[Dataset entries]
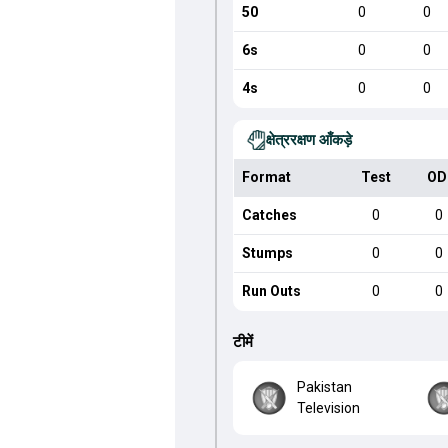
50
0
0
6s
0
0
4s
0
0
क्षेत्ररक्षण आँकड़े
Format
Test
OD
Catches
0
0
Stumps
0
0
Run Outs
0
0
टीमें
Pakistan
Television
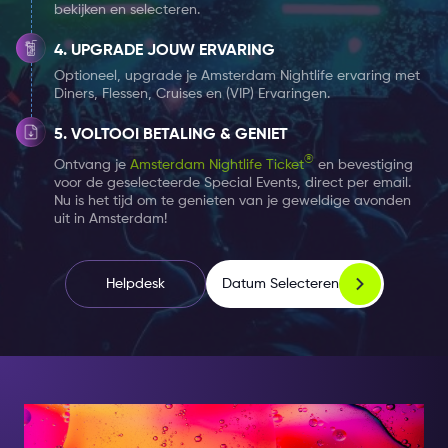
bekijken en selecteren.
UPGRADE JOUW ERVARING
Optioneel, upgrade je Amsterdam Nightlife ervaring met
Diners, Flessen, Cruises en (VIP) Ervaringen.
VOLTOOI BETALING & GENIET
®
Ontvang je
Amsterdam Nightlife Ticket
en bevestiging
voor de geselecteerde Special Events, direct per email.
Nu is het tijd om te genieten van je geweldige avonden
uit in Amsterdam!
Datum Selecteren
Helpdesk
AT NIGHT, BECOME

__What you will do__.
Please write out exactly the line containing "en bevestiging" and every line after it through the end of the records, nothing more.

__Written response__.
en bevestiging
voor de geselecteerde Special Events, direct per email.
Nu is het tijd om te genieten van je geweldige avonden
uit in Amsterdam!
Datum Selecteren
Helpdesk
AT NIGHT, BECOME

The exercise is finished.